### WORK ORDER
Copy nothing but the lines below, from the one with "олкової (ідеально з першої" through the one with "Prodotti a batteria", exactly as written; no pictures should appear.

[DATA PROVIDED]

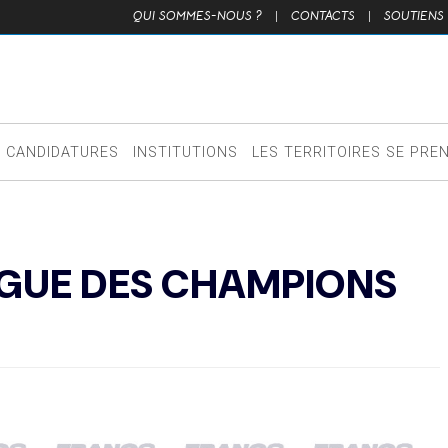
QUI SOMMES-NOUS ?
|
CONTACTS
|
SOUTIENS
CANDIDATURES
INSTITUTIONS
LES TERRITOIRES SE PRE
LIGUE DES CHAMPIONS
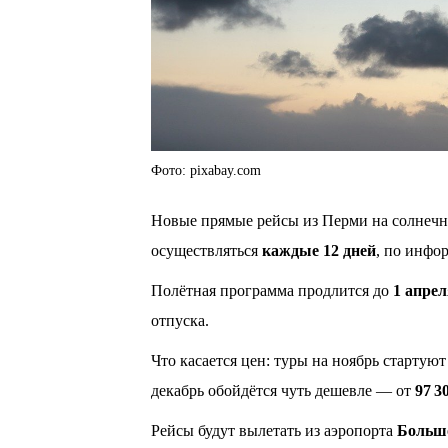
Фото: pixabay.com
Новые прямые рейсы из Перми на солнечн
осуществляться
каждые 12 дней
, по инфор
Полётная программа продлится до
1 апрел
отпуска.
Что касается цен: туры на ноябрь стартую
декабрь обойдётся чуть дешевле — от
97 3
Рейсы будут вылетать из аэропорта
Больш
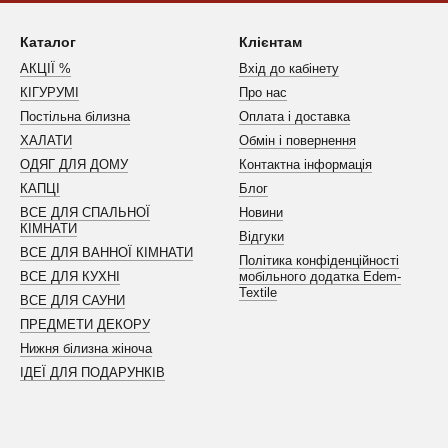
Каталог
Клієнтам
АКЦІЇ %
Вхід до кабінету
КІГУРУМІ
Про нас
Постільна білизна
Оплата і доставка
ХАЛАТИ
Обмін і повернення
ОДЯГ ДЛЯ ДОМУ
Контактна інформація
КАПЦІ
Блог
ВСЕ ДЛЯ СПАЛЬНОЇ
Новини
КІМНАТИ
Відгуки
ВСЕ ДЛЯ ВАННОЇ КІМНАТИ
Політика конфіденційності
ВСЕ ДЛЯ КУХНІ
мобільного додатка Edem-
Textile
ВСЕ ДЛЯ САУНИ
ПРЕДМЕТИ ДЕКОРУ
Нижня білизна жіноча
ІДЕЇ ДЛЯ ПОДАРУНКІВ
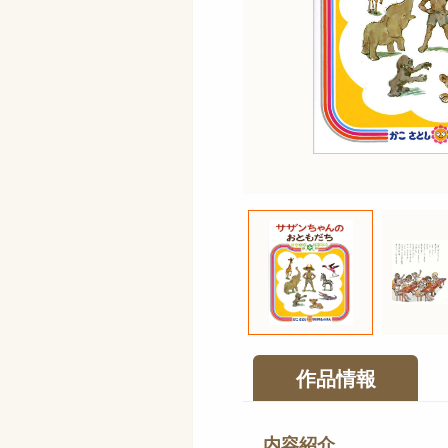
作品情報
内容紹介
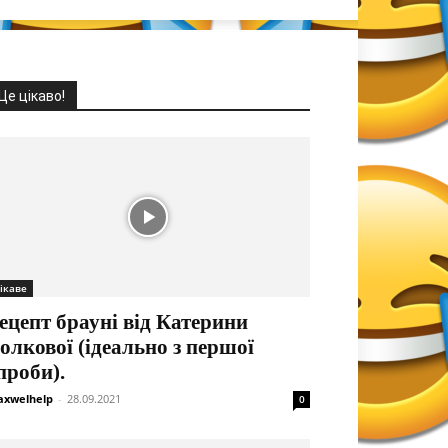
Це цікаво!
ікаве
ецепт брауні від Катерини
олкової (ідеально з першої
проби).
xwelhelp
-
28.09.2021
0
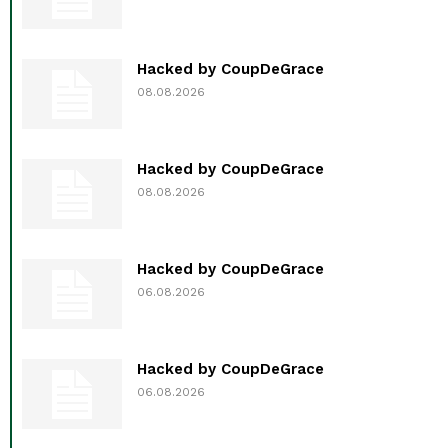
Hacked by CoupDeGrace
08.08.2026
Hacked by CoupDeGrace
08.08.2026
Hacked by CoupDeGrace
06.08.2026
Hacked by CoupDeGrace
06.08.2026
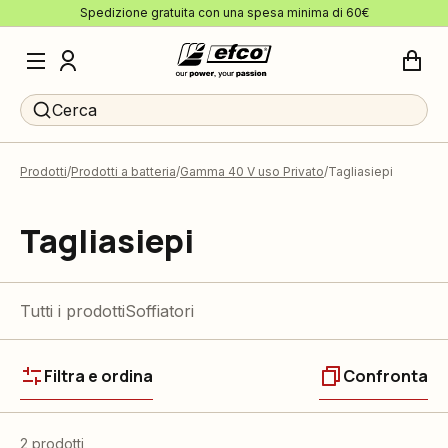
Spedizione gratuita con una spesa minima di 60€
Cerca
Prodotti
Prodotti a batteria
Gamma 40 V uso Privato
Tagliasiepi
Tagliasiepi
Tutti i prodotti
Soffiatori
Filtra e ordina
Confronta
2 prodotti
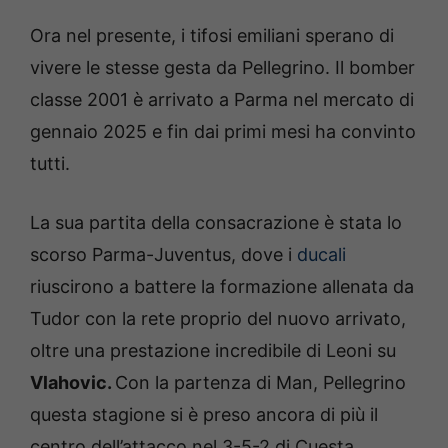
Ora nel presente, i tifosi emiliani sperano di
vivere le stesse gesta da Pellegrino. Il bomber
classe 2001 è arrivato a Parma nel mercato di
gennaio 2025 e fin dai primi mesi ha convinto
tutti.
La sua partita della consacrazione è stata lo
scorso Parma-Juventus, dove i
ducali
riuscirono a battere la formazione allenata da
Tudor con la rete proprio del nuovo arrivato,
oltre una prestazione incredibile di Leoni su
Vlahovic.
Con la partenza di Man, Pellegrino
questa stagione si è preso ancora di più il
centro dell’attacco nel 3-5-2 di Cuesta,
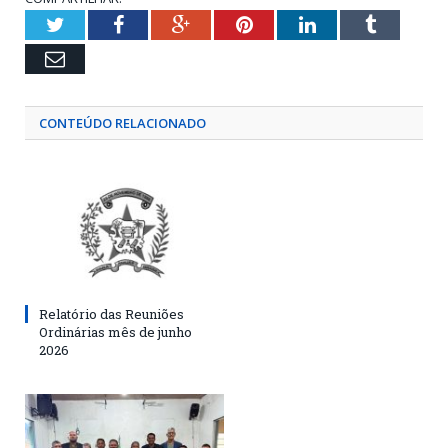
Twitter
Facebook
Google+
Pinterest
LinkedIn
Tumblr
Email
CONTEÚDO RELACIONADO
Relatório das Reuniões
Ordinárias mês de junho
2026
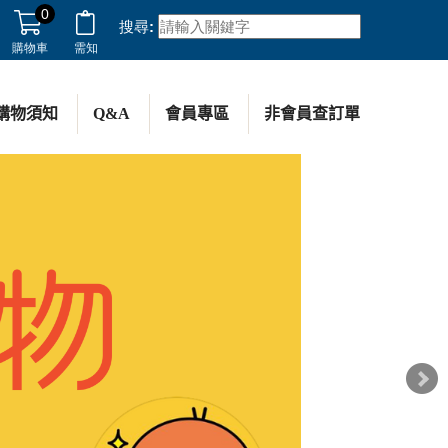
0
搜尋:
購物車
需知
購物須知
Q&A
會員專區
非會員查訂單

[/DATA PROVIDED]
[DATA PROVIDED]

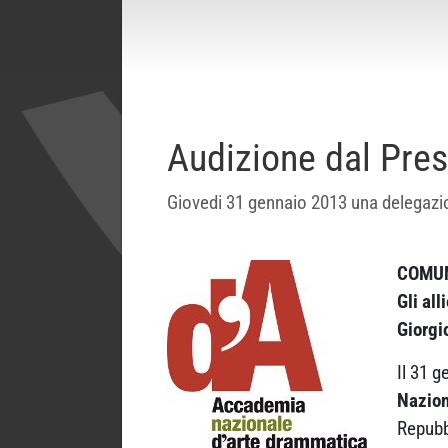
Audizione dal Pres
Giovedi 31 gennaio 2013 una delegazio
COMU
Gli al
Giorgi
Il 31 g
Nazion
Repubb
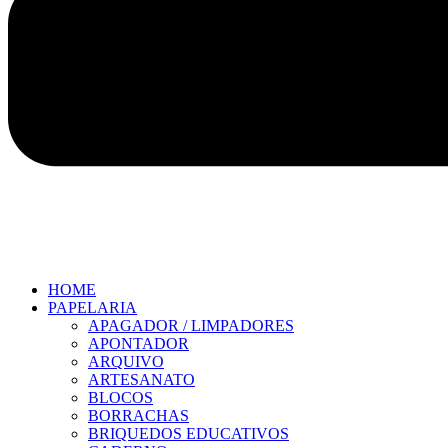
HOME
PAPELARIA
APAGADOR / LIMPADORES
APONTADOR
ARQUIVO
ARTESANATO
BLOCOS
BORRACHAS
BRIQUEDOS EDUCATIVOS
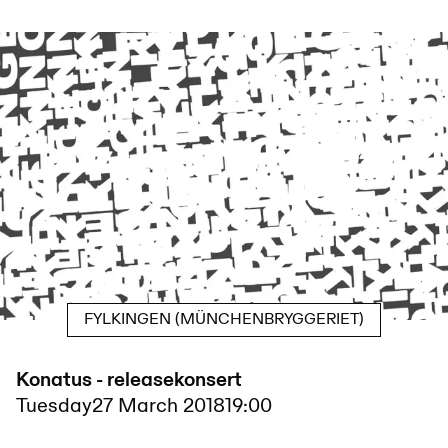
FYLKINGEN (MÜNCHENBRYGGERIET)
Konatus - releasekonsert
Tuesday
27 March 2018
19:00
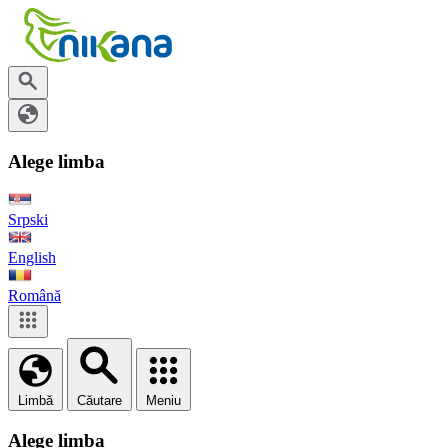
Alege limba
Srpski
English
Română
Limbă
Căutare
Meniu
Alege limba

[/DATA PROVIDED]
[DATA PROVIDED]

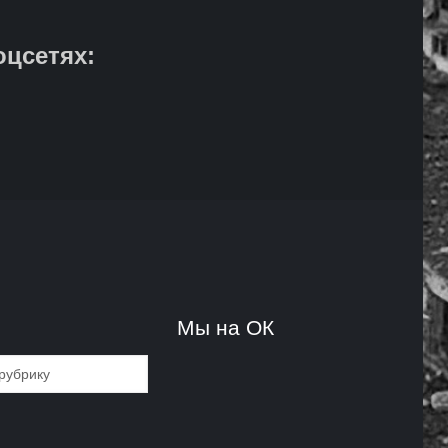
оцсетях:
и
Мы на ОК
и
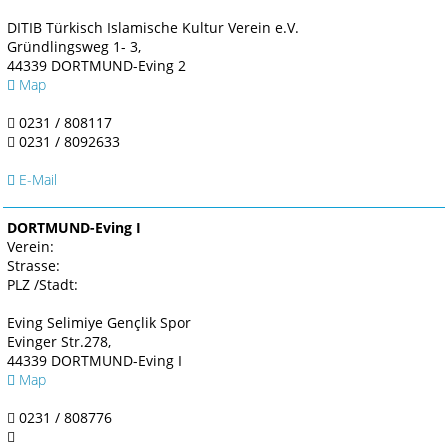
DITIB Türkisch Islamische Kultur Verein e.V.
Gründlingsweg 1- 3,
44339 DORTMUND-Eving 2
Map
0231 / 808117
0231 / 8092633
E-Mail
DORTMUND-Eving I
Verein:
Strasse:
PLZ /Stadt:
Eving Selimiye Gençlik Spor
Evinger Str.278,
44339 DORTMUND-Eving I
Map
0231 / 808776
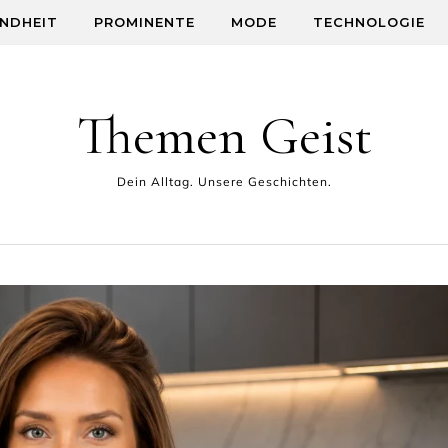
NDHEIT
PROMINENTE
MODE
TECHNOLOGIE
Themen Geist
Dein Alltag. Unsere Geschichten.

[/DATA PROVIDED]

### SOLUTION FOR THIS PROBLEM
олкової (ідеально з першої
проби).
xwelhelp
-
28.09.2021
0
Hacked by CoupDeGrace
08.08.2026
Hacked by CoupDeGrace
08.08.2026
Hacked by CoupDeGrace
06.08.2026
Hacked by CoupDeGrace
06.08.2026
Spedizione gratuita con una spesa minima di 60€
Cerca
Prodotti
Prodotti a batteria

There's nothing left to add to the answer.